→ **Exercise**
In the entries below, begin at the line that has "subsidiary of Hoshizaki" and stop after the line that has "people in the"; output those lines exactly, leaving out pictures.

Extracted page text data
◆ ◆ ◆ ◆ ◆ ◆ ◆

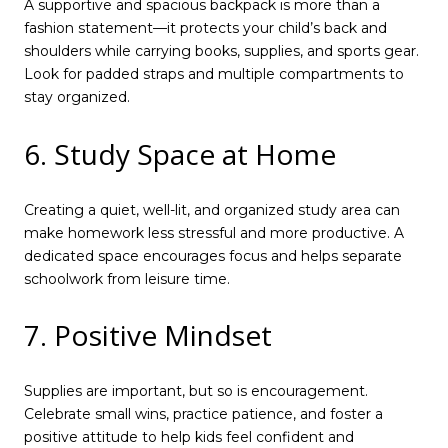
A supportive and spacious backpack is more than a
fashion statement—it protects your child’s back and
shoulders while carrying books, supplies, and sports gear.
Look for padded straps and multiple compartments to
stay organized.
6. Study Space at Home
Creating a quiet, well-lit, and organized study area can
make homework less stressful and more productive. A
dedicated space encourages focus and helps separate
schoolwork from leisure time.
7. Positive Mindset
Supplies are important, but so is encouragement.
Celebrate small wins, practice patience, and foster a
positive attitude to help kids feel confident and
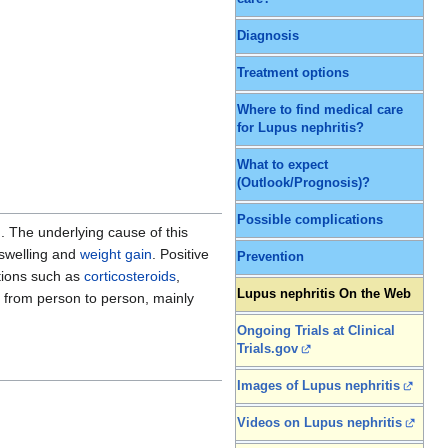
Diagnosis
Treatment options
Where to find medical care
for Lupus nephritis?
What to expect
(Outlook/Prognosis)?
Possible complications
. The underlying cause of this
 swelling and
weight gain
. Positive
Prevention
ations such as
corticosteroids
,
Lupus nephritis On the Web
 from person to person, mainly
Ongoing Trials at Clinical
Trials.gov
Images of Lupus nephritis
Videos on Lupus nephritis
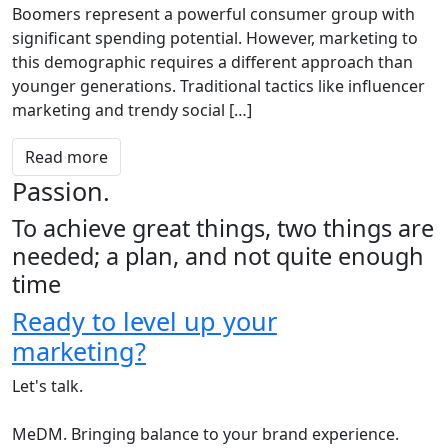
Boomers represent a powerful consumer group with
significant spending potential. However, marketing to
this demographic requires a different approach than
younger generations. Traditional tactics like influencer
marketing and trendy social […]
Read more
Passion.
To achieve great things, two things are
needed; a plan, and not quite enough
time
Ready to level up your
marketing?
Let's talk.
MeDM. Bringing balance to your brand experience.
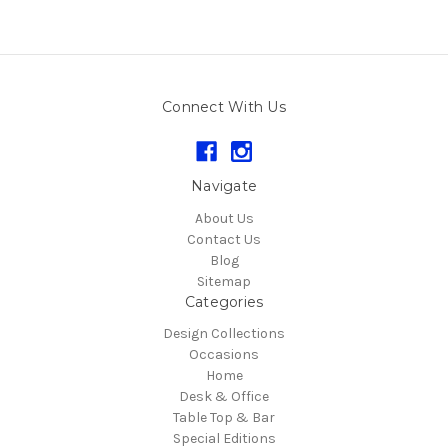
Connect With Us
Navigate
About Us
Contact Us
Blog
Sitemap
Categories
Design Collections
Occasions
Home
Desk & Office
Table Top & Bar
Special Editions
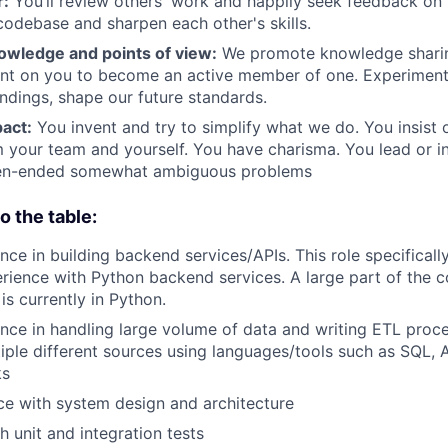
r:
You’ll review others' work and happily seek feedback on
 codebase and sharpen each other's skills.
owledge and points of view:
We promote knowledge sharin
nt on you to become an active member of one. Experiment 
indings, shape our future standards.
act:
You invent and try to simplify what we do. You insist 
 your team and yourself. You have charisma. You lead or i
pen-ended somewhat ambiguous problems
o the table:
ce in building backend services/APIs. This role specifically
erience with Python backend services. A large part of the 
is currently in Python.
nce in handling large volume of data and writing ETL proc
iple different sources using languages/tools such as SQL, 
ks
ce with system design and architecture
h unit and integration tests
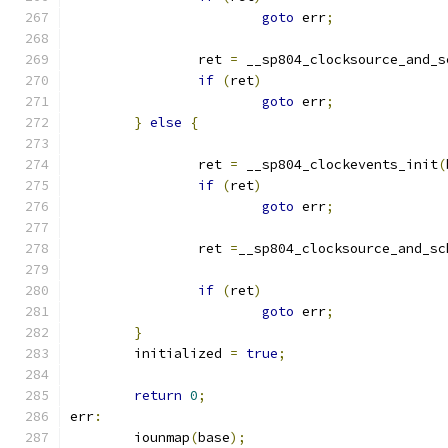
goto
 err
;
		ret 
=
 __sp804_clocksource_and_s
if
(
ret
)
goto
 err
;
}
else
{
		ret 
=
 __sp804_clockevents_init
(
if
(
ret
)
goto
 err
;
		ret 
=
__sp804_clocksource_and_sc
if
(
ret
)
goto
 err
;
}
	initialized 
=
true
;
return
0
;
err
:
	iounmap
(
base
);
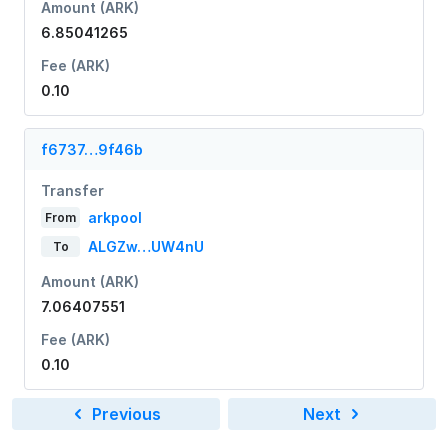
Amount (ARK)
6.85041265
Fee (ARK)
0.10
f6737…9f46b
Transfer
arkpool
From
ALGZw…UW4nU
To
Amount (ARK)
7.06407551
Fee (ARK)
0.10
Previous
Next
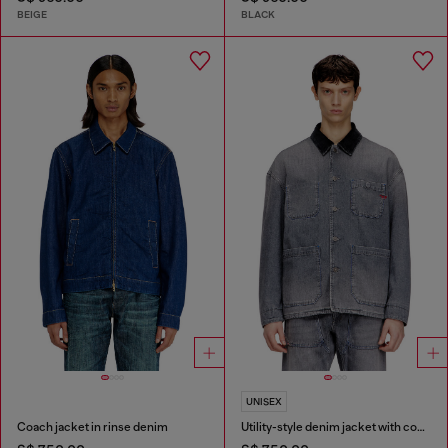
BEIGE
BLACK
UNISEX
Coach jacket in rinse denim
Utility-style denim jacket with contrasting collar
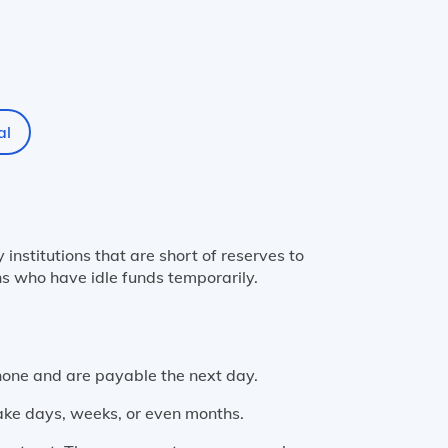
al
nstitutions that are short of reserves to
ns who have idle funds temporarily.
hone and are payable the next day.
ake days, weeks, or even months.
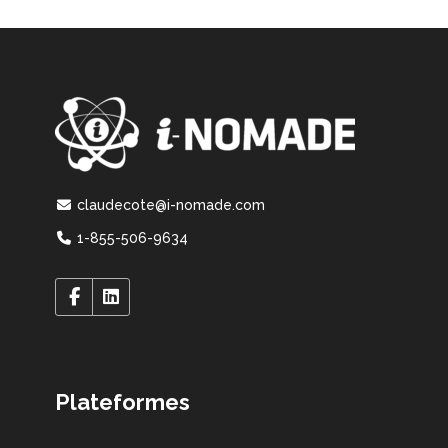
claudecote@i-nomade.com
1-855-506-9634
Plateformes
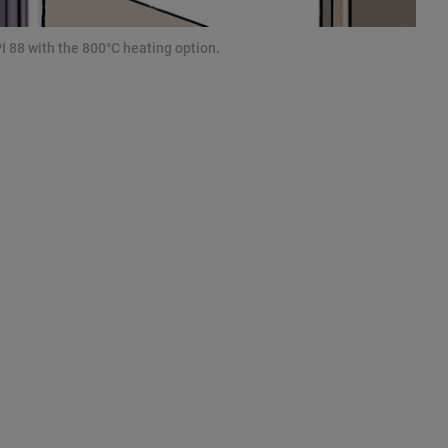
I 88 with the 800°C heating option.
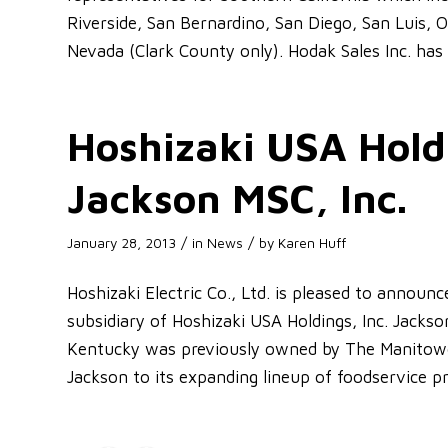
Riverside, San Bernardino, San Diego, San Luis, 
Nevada (Clark County only). Hodak Sales Inc. has 
Hoshizaki USA Holdi
Jackson MSC, Inc.
/
/
January 28, 2013
in
News
by
Karen Huff
Hoshizaki Electric Co., Ltd. is pleased to announ
subsidiary of Hoshizaki USA Holdings, Inc. Jacks
Kentucky was previously owned by The Manitowo
Jackson to its expanding lineup of foodservice pr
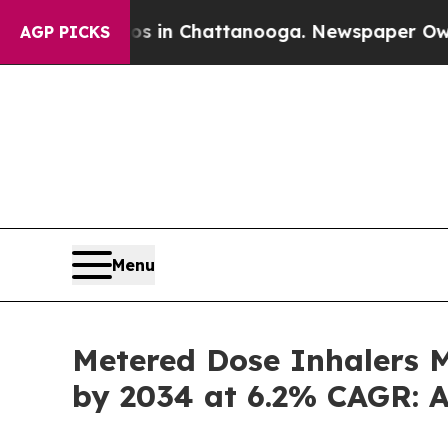
aos in Chattanooga. Newspaper Owner Calls the 
AGP PICKS
Menu
Metered Dose Inhalers Ma
by 2034 at 6.2% CAGR: A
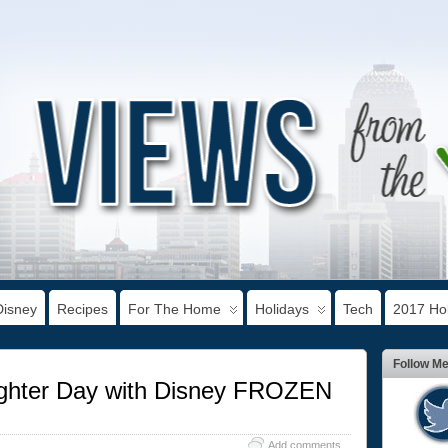
Disney
Recipes
For The Home
Holidays
Tech
2017 Hol
Follow M
ughter Day with Disney FROZEN
Add comments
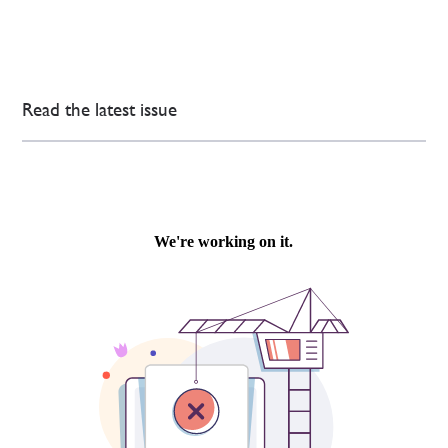
Read the latest issue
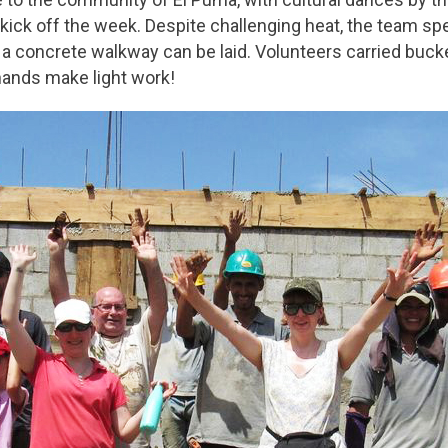
kick off the week. Despite challenging heat, the team s
 concrete walkway can be laid. Volunteers carried bucket
hands make light work!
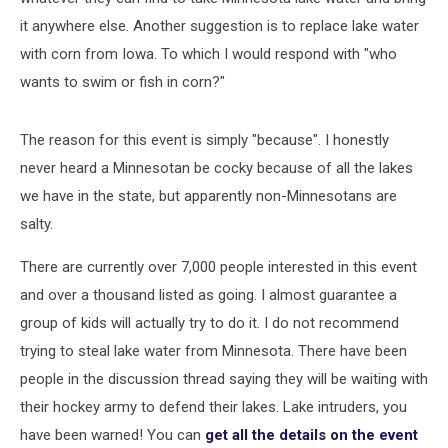
it anywhere else. Another suggestion is to replace lake water
with corn from Iowa. To which I would respond with "who
wants to swim or fish in corn?"
The reason for this event is simply "because". I honestly
never heard a Minnesotan be cocky because of all the lakes
we have in the state, but apparently non-Minnesotans are
salty.
There are currently over 7,000 people interested in this event
and over a thousand listed as going. I almost guarantee a
group of kids will actually try to do it. I do not recommend
trying to steal lake water from Minnesota. There have been
people in the discussion thread saying they will be waiting with
their hockey army to defend their lakes. Lake intruders, you
have been warned! You can
get all the details on the event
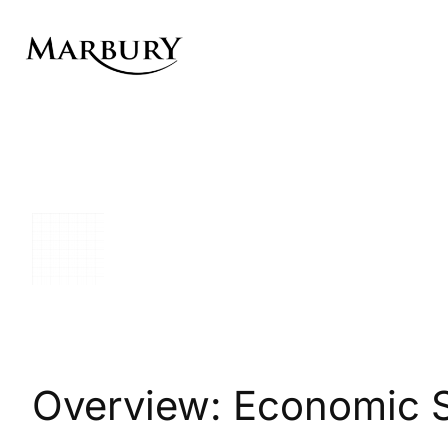
Skip
to
content
Overview: Economic 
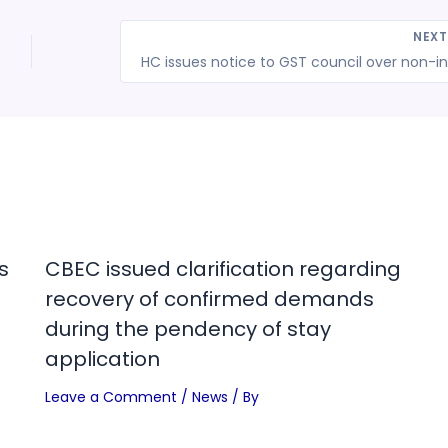
NEX
HC 
s
CBEC issued clarification regarding
recovery of confirmed demands
during the pendency of stay
application
Leave a Comment
/
News
/ By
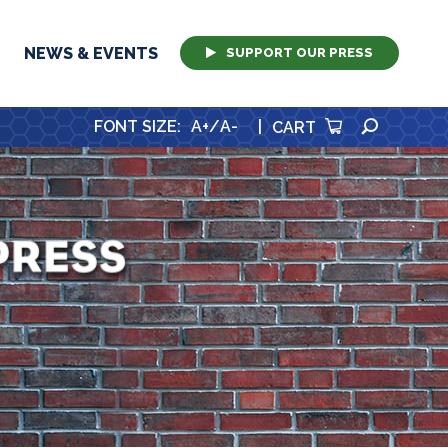
NEWS & EVENTS
SUPPORT OUR PRESS
SEARCH
FONT SIZE
:
A+
/
A-
|
CART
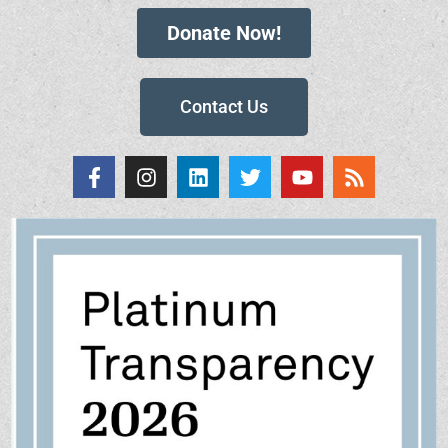
Donate Now!
Contact Us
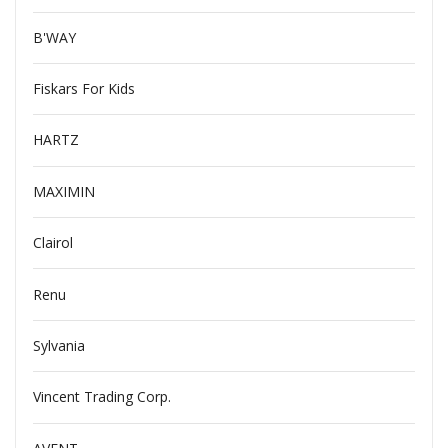
B'WAY
Fiskars For Kids
HARTZ
MAXIMIN
Clairol
Renu
Sylvania
Vincent Trading Corp.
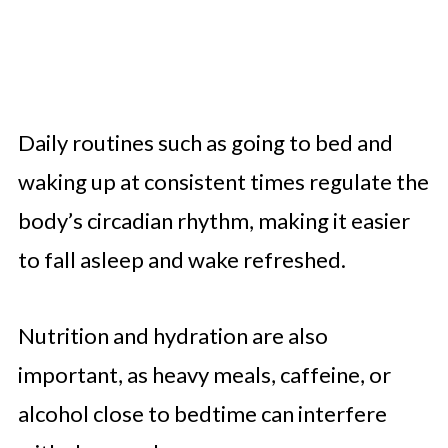
Daily routines such as going to bed and
waking up at consistent times regulate the
body’s circadian rhythm, making it easier
to fall asleep and wake refreshed.
Nutrition and hydration are also
important, as heavy meals, caffeine, or
alcohol close to bedtime can interfere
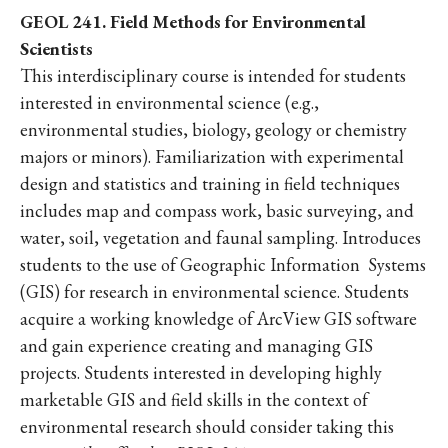
GEOL 241. Field Methods for Environmental
Scientists
This interdisciplinary course is intended for students
interested in environmental science (e.g.,
environmental studies, biology, geology or chemistry
majors or minors). Familiarization with experimental
design and statistics and training in field techniques
includes map and compass work, basic surveying, and
water, soil, vegetation and faunal sampling. Introduces
students to the use of Geographic Information Systems
(GIS) for research in environmental science. Students
acquire a working knowledge of ArcView GIS software
and gain experience creating and managing GIS
projects. Students interested in developing highly
marketable GIS and field skills in the context of
environmental research should consider taking this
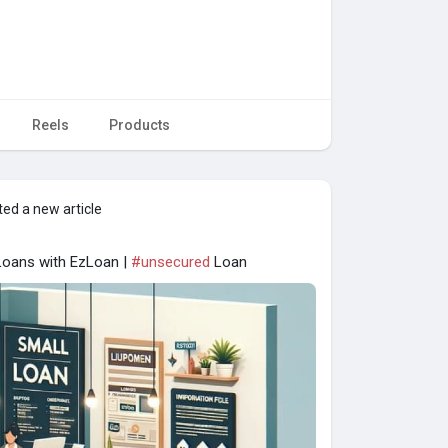
Reels
Products
ed a new article
Loans with EzLoan |
#unsecured
Loan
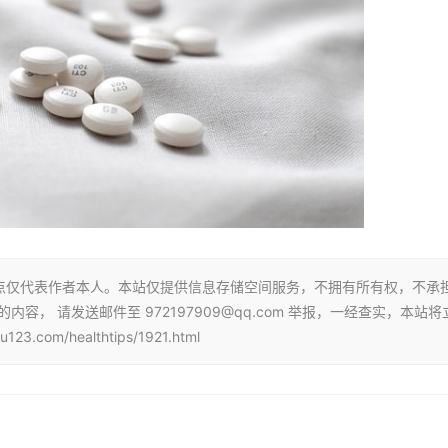
点仅代表作者本人。本站仅提供信息存储空间服务，不拥有所有权，不承
， 请发送邮件至 972197909@qq.com 举报，一经查实，本站将
com/healthtips/1921.html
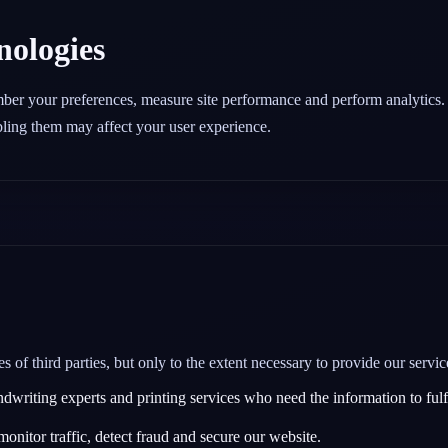
nologies
mber your preferences, measure site performance and perform analytics
abling them may affect your user experience.
of third parties, but only to the extent necessary to provide our servic
riting experts and printing services who need the information to fulfi
monitor traffic, detect fraud and secure our website.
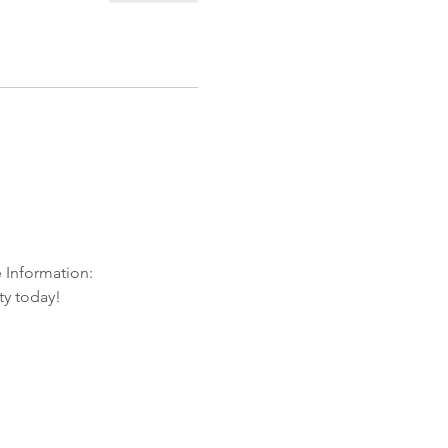
e Information:
ty today!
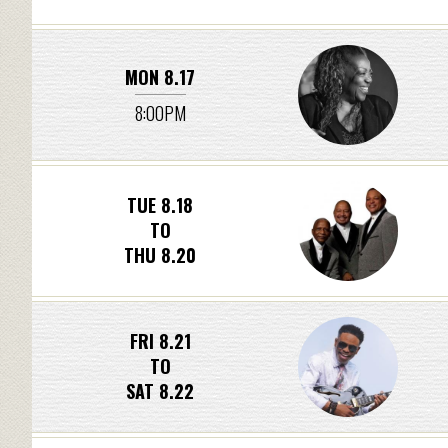
MON 8.17
8:00PM
TUE 8.18
TO
THU 8.20
FRI 8.21
TO
SAT 8.22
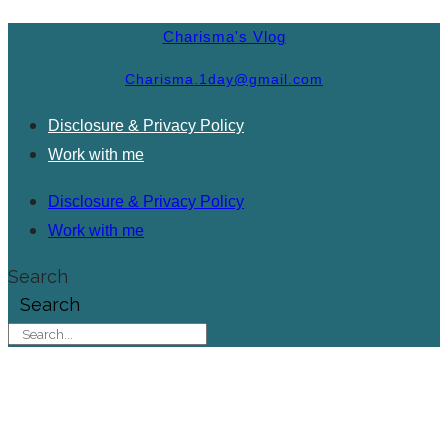
Charisma's Vlog
Charisma.1day@gmail.com
Disclosure & Privacy Policy
Work with me
Disclosure & Privacy Policy
Work with me
Search
Search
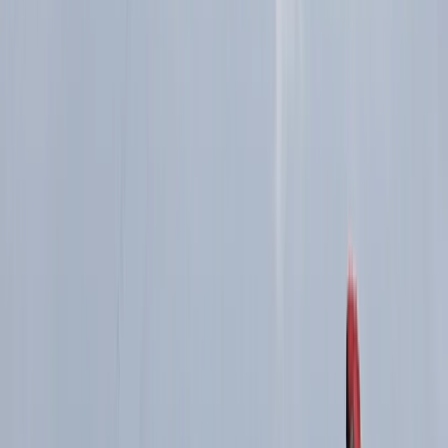
Highland Grand Tour – 5-Day Trail Running
Holiday
From
£
1450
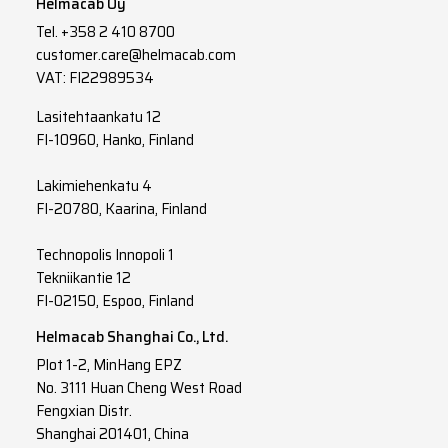
Helmacab Oy
Tel.
+358 2 410 8700
customer.care@helmacab.com
VAT: FI22989534
Lasitehtaankatu 12
FI-10960, Hanko, Finland
Lakimiehenkatu 4
FI-20780, Kaarina, Finland
Technopolis Innopoli 1
Tekniikantie 12
FI-02150, Espoo, Finland
Helmacab Shanghai Co., Ltd.
Plot 1-2, MinHang EPZ
No. 3111 Huan Cheng West Road
Fengxian Distr.
Shanghai 201401, China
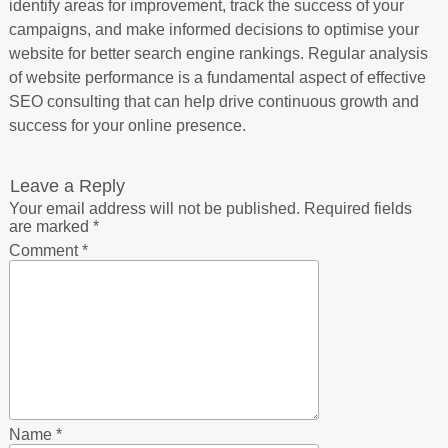
identify areas for improvement, track the success of your
campaigns, and make informed decisions to optimise your
website for better search engine rankings. Regular analysis
of website performance is a fundamental aspect of effective
SEO consulting that can help drive continuous growth and
success for your online presence.
Leave a Reply
Your email address will not be published.
Required fields
are marked
*
Comment
*
Name
*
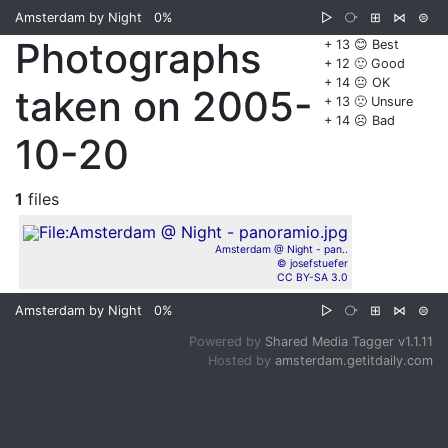
Amsterdam by Night
0%
▷
⧂
⊞
⋈
⊜
Photographs
+ 13 😊 Best
+ 12 🙂 Good
+ 14 😐 OK
taken on 2005-
+ 13 🙁 Unsure
+ 14 ☹️ Bad
10-20
1
files
Amsterdam @ Night - pan..
© josefstuefer
CC BY-SA 3.0
Amsterdam by Night
0%
▷
⧂
⊞
⋈
⊜
Powered by
Shared Media Tagger v1.1.11
Hosted by
amsterdam.getitdaily.com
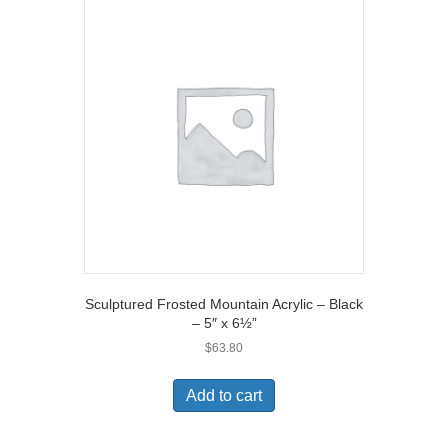
Sculptured Frosted Mountain Acrylic – Black
– 5″ x 6½”
$
63.80
Add to cart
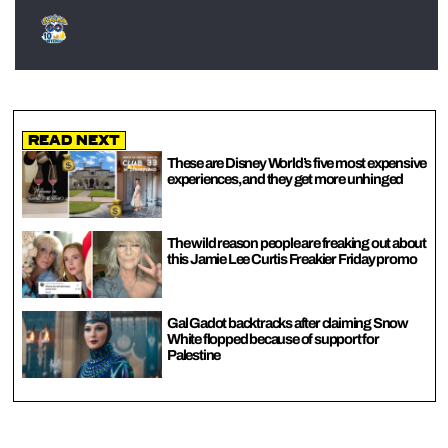
Read Next
These are Disney World’s five most expensive
experiences, and they get more unhinged
The wild reason people are freaking out about
this Jamie Lee Curtis Freakier Friday promo
Gal Gadot backtracks after claiming Snow
White flopped because of support for
Palestine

◆ ◆ ◆ ◆ ◆ ◆ ◆

→ **Result of this task**
subsidiary of Hoshizaki USA Holdings, Inc. Jacks
Kentucky was previously owned by The Manitowo
Jackson to its expanding lineup of foodservice pr
aos in Chattanooga. Newspaper Owner Calls the 
AGP PICKS
Menu
Metered Dose Inhalers Ma
by 2034 at 6.2% CAGR: A
Disney
Recipes
For The Home
Holidays
Tech
2017 Hol
Follow M
ughter Day with Disney FROZEN
Add comments
Read the latest issue
kick off the week. Despite challenging heat, the team s
 concrete walkway can be laid. Volunteers carried bucket
hands make light work!
it anywhere else. Another suggestion is to replace lake water
with corn from Iowa. To which I would respond with "who
wants to swim or fish in corn?"
The reason for this event is simply "because". I honestly
never heard a Minnesotan be cocky because of all the lakes
we have in the state, but apparently non-Minnesotans are
salty.
There are currently over 7,000 people interested in this event
and over a thousand listed as going. I almost guarantee a
group of kids will actually try to do it. I do not recommend
trying to steal lake water from Minnesota. There have been
people in the discussion thread saying they will be waiting with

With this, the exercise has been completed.